MATERIAL PROVIDED →

#####

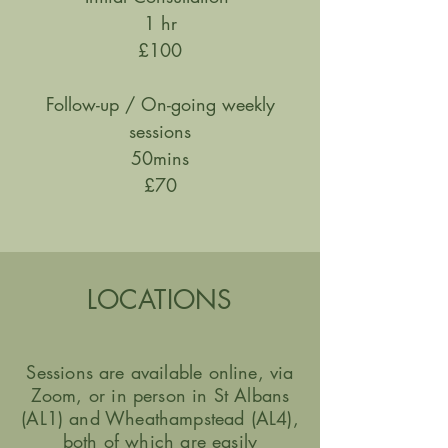
1 hr
£100
Follow-up / On-going weekly
sessions
50mins
£70
LOCATIONS
Sessions are available online, via
Zoom, or
in person
in St Albans
(AL1) and Wheathampstead (AL4),
both of which are easily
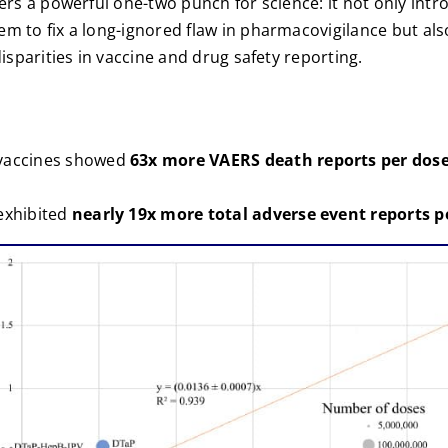
vers a powerful one-two punch for science: it not only int
m to fix a long-ignored flaw in pharmacovigilance but also
disparities in vaccine and drug safety reporting.
vaccines showed
63x more VAERS death reports per dos
exhibited
nearly 19x more total adverse event reports p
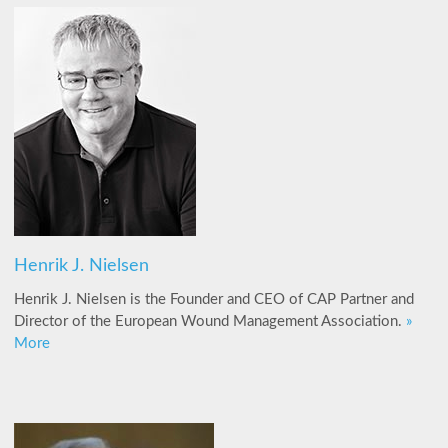
Henrik J. Nielsen
Henrik J. Nielsen is the Founder and CEO of CAP Partner and
Director of the European Wound Management Association.
»
More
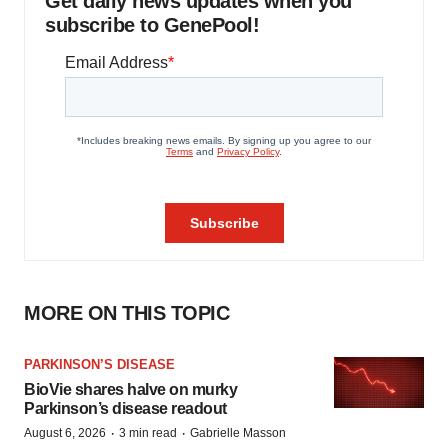
Get daily news updates when you
subscribe to GenePool!
MORE ON THIS TOPIC
PARKINSON’S DISEASE
BioVie shares halve on murky
Parkinson’s disease readout
·
·
August 6, 2026
3 min read
Gabrielle Masson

#####

WHAT TO PRODUCE →
Exactly as written, give again every line from the one containing "Director of the" through the last line of the material, both included, with the pictures left out.

ANSWER TO THE EXERCISE →
Director of the European Wound Management Association.
»
More
Get daily news updates when you
subscribe to GenePool!
MORE ON THIS TOPIC
PARKINSON’S DISEASE
BioVie shares halve on murky
Parkinson’s disease readout
·
·
August 6, 2026
3 min read
Gabrielle Masson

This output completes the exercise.